Link Posted: 12/30/2004 10:32:27 PM EDT
[#11]
All I can say is WOW.

I'm not expert on KB's, but here's a guess: Something in the chamber preventing complete chambering? Check out everything that is inside that barrel.

Link Posted: 12/31/2004 12:22:46 AM EDT
[#12]
I'm glad that you are OK.  I'm going to show this to my son who does not like to wear shooting glasses.
Link Posted: 12/31/2004 4:33:48 AM EDT
[#13]
Look a bit further than an OOB ignition.

You do not mention the ammunition used.  Could be a factor. Also headspace.

Could be an OOB due to a slamfire caused by a high primer, or something wedged in the firing pin hole, including a broken firing pin.

Could be ammo reloaded once to often causing case seperation.

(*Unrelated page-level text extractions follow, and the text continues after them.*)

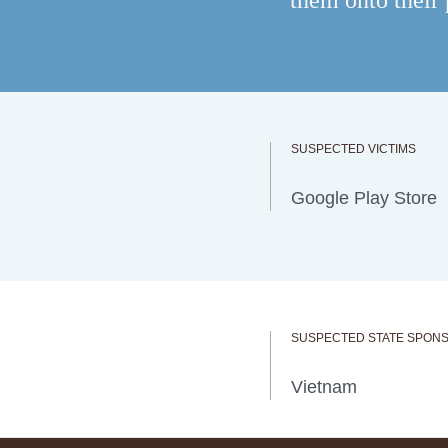
them onto their
SUSPECTED VICTIMS
Google Play Store
SUSPECTED STATE SPON
Vietnam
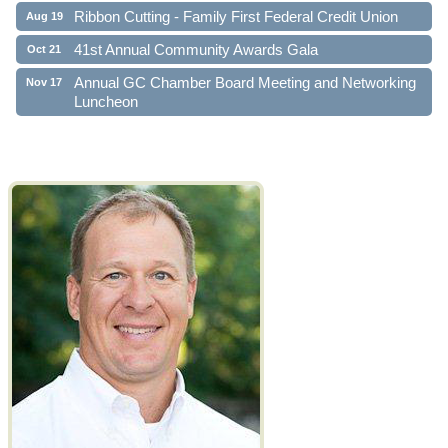
Ribbon Cutting - Family First Federal Credit Union
Aug 19
41st Annual Community Awards Gala
Oct 21
Annual GC Chamber Board Meeting and Networking
Nov 17
Luncheon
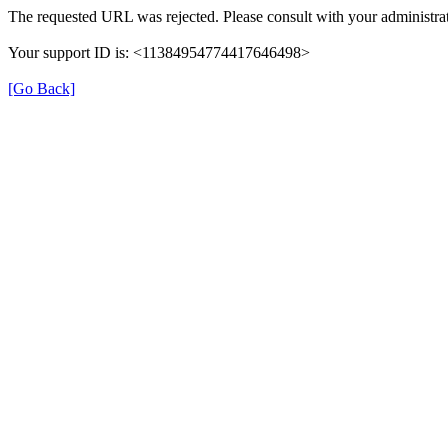
The requested URL was rejected. Please consult with your administrat
Your support ID is: <11384954774417646498>
[Go Back]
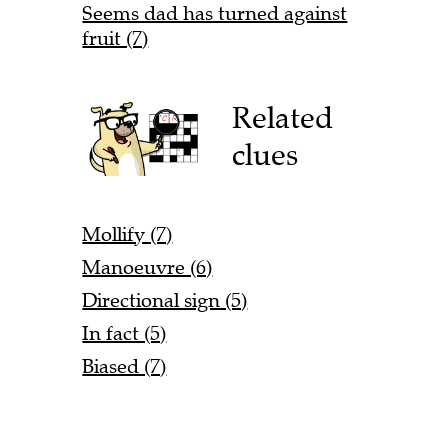
Seems dad has turned against
fruit (7)
Related
clues
Mollify (7)
Manoeuvre (6)
Directional sign (5)
In fact (5)
Biased (7)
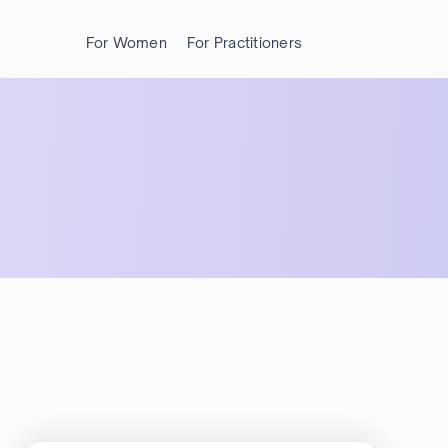
For Women
For Practitioners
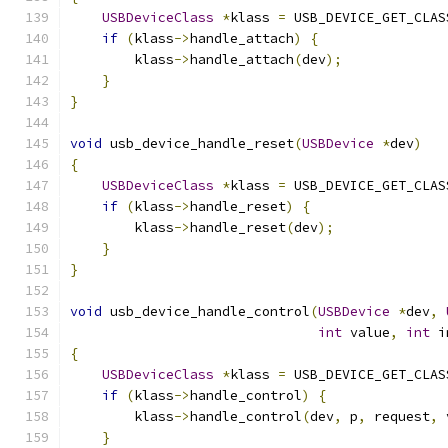
USBDeviceClass
*
klass 
=
 USB_DEVICE_GET_CLAS
if
(
klass
->
handle_attach
)
{
        klass
->
handle_attach
(
dev
);
}
}
void
 usb_device_handle_reset
(
USBDevice
*
dev
)
{
USBDeviceClass
*
klass 
=
 USB_DEVICE_GET_CLAS
if
(
klass
->
handle_reset
)
{
        klass
->
handle_reset
(
dev
);
}
}
void
 usb_device_handle_control
(
USBDevice
*
dev
,
int
 value
,
int
 i
{
USBDeviceClass
*
klass 
=
 USB_DEVICE_GET_CLAS
if
(
klass
->
handle_control
)
{
        klass
->
handle_control
(
dev
,
 p
,
 request
,
 
}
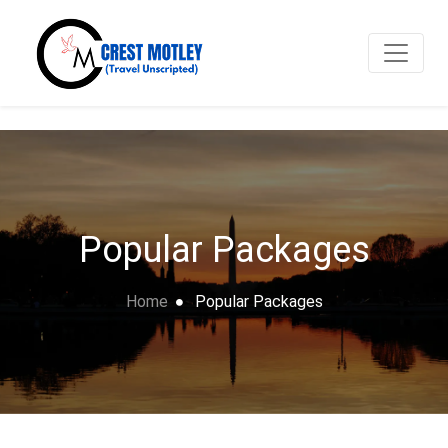
Popular Packages
Home
Popular Packages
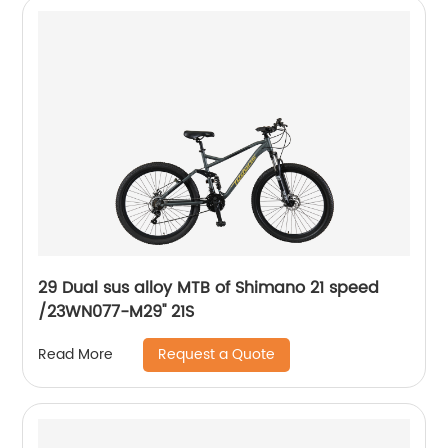
29 Dual sus alloy MTB of Shimano 21 speed
/23WN077-M29'' 21S
Request a Quote
Read More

Could also be due to excess headspace.

More than a few possibilities, and I'm only an Armchair Commando guessing.

Glad you weren't seriously hurt.



Lonny
Link Posted: 12/31/2004 4:34:14 AM EDT
[#14]
Andreuha, yep, could have something to do with the match chamber on the Barnett, but I doubt it.  In any event, it SHOULD not have fired until the bolt was in battery.  We all have instances from time to time when a cartridge won't chamber fully (reason for a forward assist on an AR, and the heal of your hand on an M1A), but that and something else occurred to allow the hammer to fall on the firing pin.  Raptor, I hope it helps him to understand and that he is smarter than me.  Your face and eyes are right next to a contained explosion every time you pull the trigger.  For the failure of perhaps a cheap bolt roller that lodged in my firecontrol parts I could have lost my eyesight.  Even a cheap (I get them free) pair of safety glasses could save your vision.
Link Posted: 12/31/2004 4:44:28 AM EDT
[#15]
Quoted:
Look a bit further than an OOB ignition.

You do not mention the ammunition used.  Could be a factor. Also headspace.
I mentioned it earlier.  Radway Green, '88 date.  Always had great results with several thousand rounds of this stuff fired.

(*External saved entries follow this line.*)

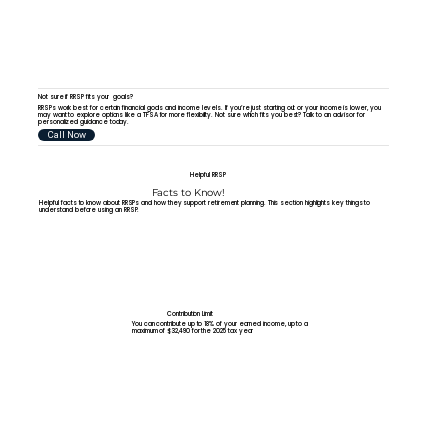
Not sure if RRSP fits your goals?
RRSPs work best for certain financial goals and income levels. If you’re just starting out or your income is lower, you
may want to explore options like a TFSA for more flexibility. Not sure which fits you best? Talk to an advisor for
personalized guidance today.
Call Now
Helpful RRSP
Facts to Know!
Helpful facts to know about RRSPs and how they support retirement planning. This section highlights key things to
understand before using an RRSP.
Contribution Limit
You can contribute up to 18% of your earned income, up to a
maximum of $32,490 for the 2025 tax year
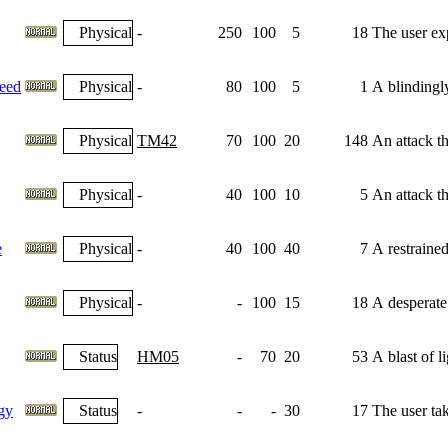
Physical
-
250
100
5
18
The user exp
eed
Physical
-
80
100
5
1
A blindingl
Physical
TM42
70
100
20
148
An attack th
Physical
-
40
100
10
5
An attack th
e
Physical
-
40
100
40
7
A restrained
Physical
-
-
100
15
18
A desperate
Status
HM05
-
70
20
53
A blast of l
gy
Status
-
-
-
30
17
The user tak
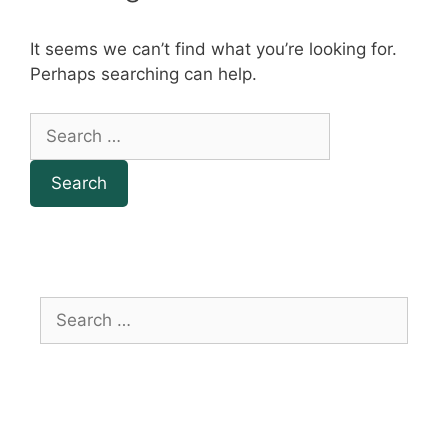
It seems we can’t find what you’re looking for.
Perhaps searching can help.
Search
for:
Search
for:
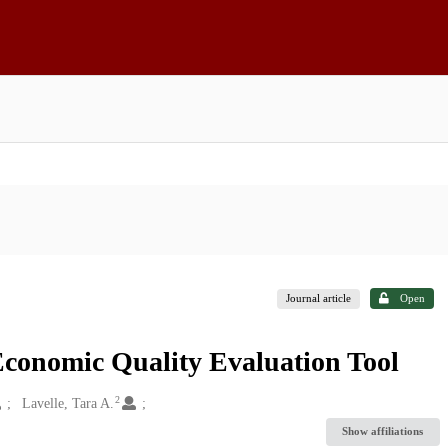
Journal article
Open
Economic Quality Evaluation Tool
2
Lavelle, Tara A.
Show affiliations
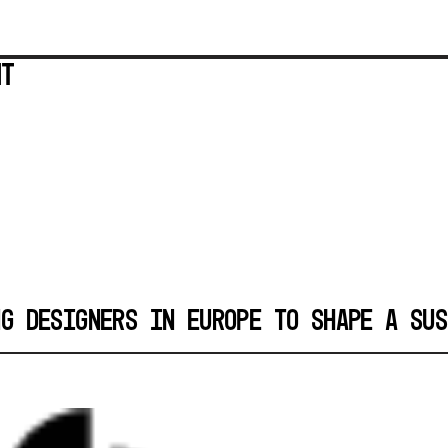
ent
NG DESIGNERS IN EUROPE TO SHAPE A SUS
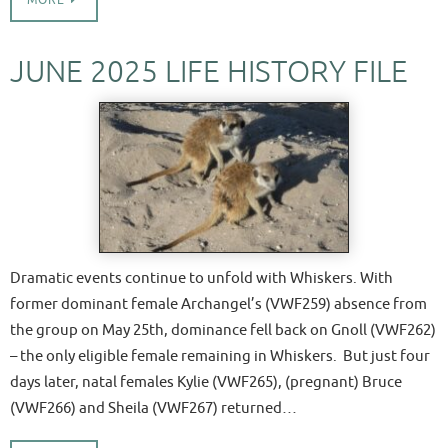
MORE
JUNE 2025 LIFE HISTORY FILE
Dramatic events continue to unfold with Whiskers. With
former dominant female Archangel’s (VWF259) absence from
the group on May 25th, dominance fell back on Gnoll (VWF262)
– the only eligible female remaining in Whiskers. But just four
days later, natal females Kylie (VWF265), (pregnant) Bruce
(VWF266) and Sheila (VWF267) returned…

Could be an OOB due to a slamfire caused by a high primer, or something wedged in the firing pin hole, including a broken firing pin.
Could be, but we'll never know as the extractor, ejector, were blown out the front (curiously ended up sitting one inch from each other, on my mat, a foot to the immediate right of the breach).  The firing pin was blown out the back and held inside the weapon.

Could be ammo reloaded once to often causing case seperation.
Factory, NATO spec, nice brass, anneeled, etc.  I will say this, I had already fired about 150 rounds of Portugese NATO, and was only into the third round of RG when this happened, so you may have somthing.

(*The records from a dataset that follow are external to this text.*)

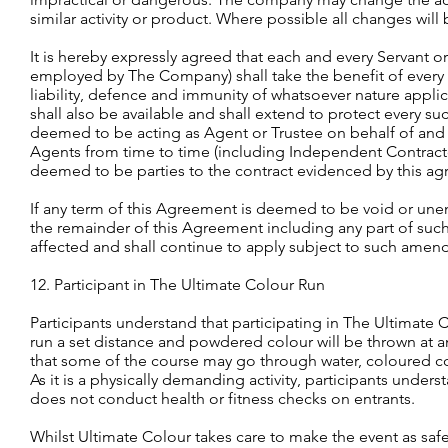
similar activity or product. Where possible all changes will
It is hereby expressly agreed that each and every Servant
employed by The Company) shall take the benefit of every
liability, defence and immunity of whatsoever nature app
shall also be available and shall extend to protect every 
deemed to be acting as Agent or Trustee on behalf of and fo
Agents from time to time (including Independent Contractor
deemed to be parties to the contract evidenced by this a
If any term of this Agreement is deemed to be void or unenf
the remainder of this Agreement including any part of such 
affected and shall continue to apply subject to such amen
12. Participant in The Ultimate Colour Run
Participants understand that participating in The Ultimate C
run a set distance and powdered colour will be thrown at 
that some of the course may go through water, coloured co
As it is a physically demanding activity, participants unders
does not conduct health or fitness checks on entrants.
Whilst Ultimate Colour takes care to make the event as saf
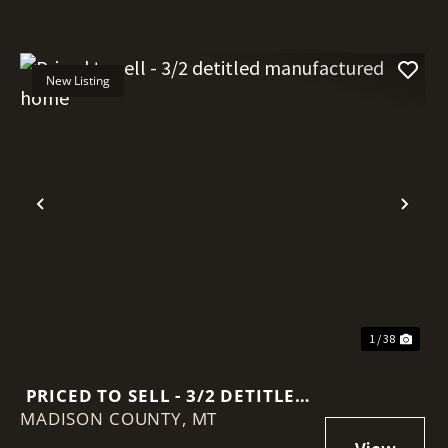
New Listing
Previous
Nex
1 / 38
PRICED TO SELL - 3/2 DETITLED
MADISON COUNTY,
MANUFACTURED HOME
MT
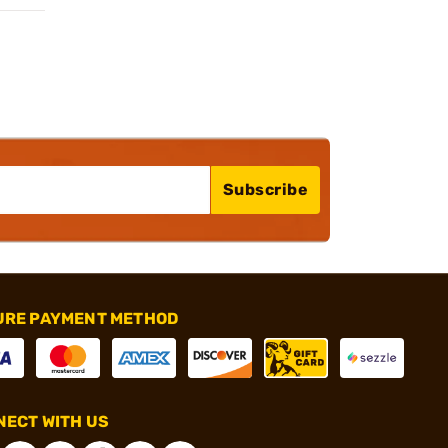
Subscribe
URE PAYMENT METHOD
ECT WITH US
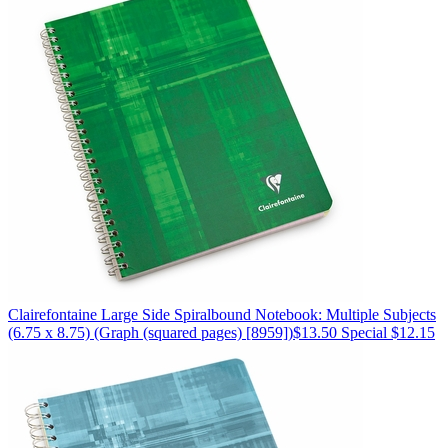
Clairefontaine
Large Side Spiralbound Notebook: Multiple Subjects
(6.75 x 8.75)
(Graph (squared pages) [8959])
$13.50
Special $12.15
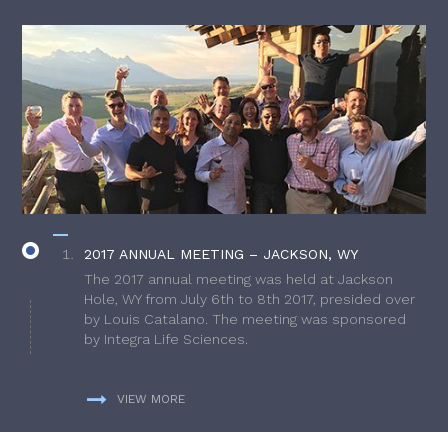
2017 ANNUAL MEETING – JACKSON, WY
The 2017 annual meeting was held at Jackson
Hole, WY from July 6th to 8th 2017, presided over
by Louis Catalano. The meeting was sponsored
by Integra Life Sciences.
VIEW MORE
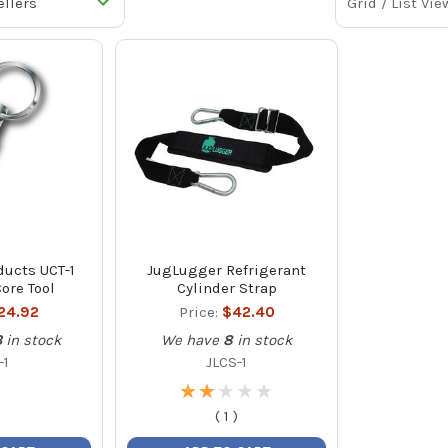
Grid / List Vie
ducts UCT-1
JugLugger Refrigerant
ore Tool
Cylinder Strap
24.92
Price:
$42.40
3
in stock
We have
8
in stock
-1
JLCS-1
★
★
★
★
★
★
★
★
★
★
(
1
)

Could also be due to excess headspace.
It was just rebarreled by a well known and very very good smith.  I'm not going to mention his name and company as it may have had nothing to do with him.

More than a few possibilities, and I'm only an Armchair Commando guessing.
Me too, but I appreciate your guesses, they are solid and one likely explains it or played a part.

Glad you weren't seriously hurt.
Thanks.  Please let your buddies know they need to wear safety glasses.


Lonny
Link Posted: 12/31/2004 6:14:51 AM EDT
[#16]
I think I've ID'd part (or all) of the problem as a short chamber on the Barnett barrel.  On a stripped bolt, the Portugese and commercial .308 chambers and the bolt goes into battery fine.  Not so on the RG '88.  It might need a chamber reaming......................

Update:   Bolt and bolt parts removed, no problems, not a broken roller.  the KB was DEFINITELY caused by a short chamber in the Barnett barrel in which the RG 88 ammunition will not seat.  I used two stripped bolts, both headspaced to this weapon, and neither will close.  The cases also exhibit contact points at the mouth and shoulder.  The barrel is a .308 medium weight match and undoubtedly tighter  and shorter than the RG specs, which was meant for an FN / L1A1, not an M14 or commercial .308.  The Portugese FNMI is no problem.  The previous barrel was an SA NM and obviously reamed looser for commercial ammo.  If you look in the pics there is a little c shaped piece of metal that broke off something and was in the trigger group.  I have yet to ID where it came from, but I'm still looking.
Link Posted: 12/31/2004 7:32:21 AM EDT
[#17]
I'm assuming that the gunsmith reamed to chamber to close on a commercial GO gauge.  Most of the .308 military surplus rounds that I have measured are .003 to .005 shorter than the headspace dimension found on a military nogo gauge.  This is fine in a military chamber.  It insures reliability and headspace is well within limits.

I understand you to say that you think the Radway is longer than spec.  That is quite possible, but fairly rare.  I think it would be worth it to find a case gauge and measure the ammo the see for sure.

When using a custom (non military) reamer, the headspace dimension may be minimum using the HS gauge, but usually the diameter at the case neck and length of the throat where bullet diameter equals throat diameter is tighter/shorter.  This may be worth checking.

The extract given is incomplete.